Une rupture de la chaîne du froid rend une denrée alimentaire dangereuse en quelques heures, parfois sans altération visible du produit. Bactéries et toxines se développent silencieusement entre 4 et 63 degrés Celsius, la zone que les professionnels de la restauration appellent la zone à risque. Maîtriser le froid, c'est maîtriser ce premier facteur de risque sanitaire.

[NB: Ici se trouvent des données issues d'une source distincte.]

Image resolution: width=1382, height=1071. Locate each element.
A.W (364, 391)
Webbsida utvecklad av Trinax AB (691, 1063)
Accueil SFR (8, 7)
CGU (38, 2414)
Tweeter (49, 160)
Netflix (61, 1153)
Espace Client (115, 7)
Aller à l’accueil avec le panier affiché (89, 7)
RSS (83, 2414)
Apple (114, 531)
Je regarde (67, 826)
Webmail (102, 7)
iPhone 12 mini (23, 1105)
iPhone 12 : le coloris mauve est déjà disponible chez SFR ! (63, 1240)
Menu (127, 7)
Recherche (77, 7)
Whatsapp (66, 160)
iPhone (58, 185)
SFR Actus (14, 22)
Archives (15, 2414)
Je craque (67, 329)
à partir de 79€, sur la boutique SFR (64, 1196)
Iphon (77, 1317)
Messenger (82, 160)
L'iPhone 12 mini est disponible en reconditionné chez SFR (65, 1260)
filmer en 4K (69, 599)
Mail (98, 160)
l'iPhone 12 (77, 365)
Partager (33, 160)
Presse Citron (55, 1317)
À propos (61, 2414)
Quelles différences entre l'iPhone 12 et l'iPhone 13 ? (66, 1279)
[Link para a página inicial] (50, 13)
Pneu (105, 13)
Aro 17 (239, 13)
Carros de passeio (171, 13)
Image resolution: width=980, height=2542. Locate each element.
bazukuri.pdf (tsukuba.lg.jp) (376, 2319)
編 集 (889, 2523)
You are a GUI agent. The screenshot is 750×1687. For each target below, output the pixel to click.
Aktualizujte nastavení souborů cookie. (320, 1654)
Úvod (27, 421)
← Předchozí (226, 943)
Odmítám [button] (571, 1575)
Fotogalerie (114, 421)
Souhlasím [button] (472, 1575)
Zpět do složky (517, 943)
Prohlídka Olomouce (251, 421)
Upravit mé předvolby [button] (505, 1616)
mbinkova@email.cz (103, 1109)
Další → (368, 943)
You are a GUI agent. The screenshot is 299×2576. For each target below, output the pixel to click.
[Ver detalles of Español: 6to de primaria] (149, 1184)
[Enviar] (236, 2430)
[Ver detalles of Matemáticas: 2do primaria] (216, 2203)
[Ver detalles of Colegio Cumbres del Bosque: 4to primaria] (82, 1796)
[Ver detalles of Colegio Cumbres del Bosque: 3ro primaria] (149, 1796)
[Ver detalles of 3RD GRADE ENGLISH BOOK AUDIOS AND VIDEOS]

Le principe : ne jamais interrompre le froid
Du fournisseur à l'assiette, chaque produit sensible doit rester en permanence dans sa plage de température. Un poisson frais laissé quinze minutes sur un plan de travail à température ambiante lors de la réception, un plat cuisiné qui attend son refroidissement, une vitrine réfrigérée mal réglée : chacune de ces situations constitue une rupture, même brève.
Les repères de température à connaître
- Produits réfrigérés (viandes, poissons, produits laitiers frais) : entre 0 et 4 degrés Celsius selon la denrée ;
- Produits surgelés et congelés : moins 18 degrés Celsius au maximum ;
- Plats cuisinés à conserver chauds : 63 degrés Celsius minimum ;
- Refroidissement rapide après cuisson : de plus 63 à plus 10 degrés Celsius à cœur en moins de deux heures.
Ces repères, issus des bonnes pratiques d'hygiène reconnues par la profession, s'inscrivent dans les principes de la méthode HACCP imposée par le règlement (CE) n° 852/2004 relatif à l'hygiène des denrées alimentaires. Chaque établissement doit les décliner dans son plan de maîtrise sanitaire et démontrer qu'il les respecte au quotidien.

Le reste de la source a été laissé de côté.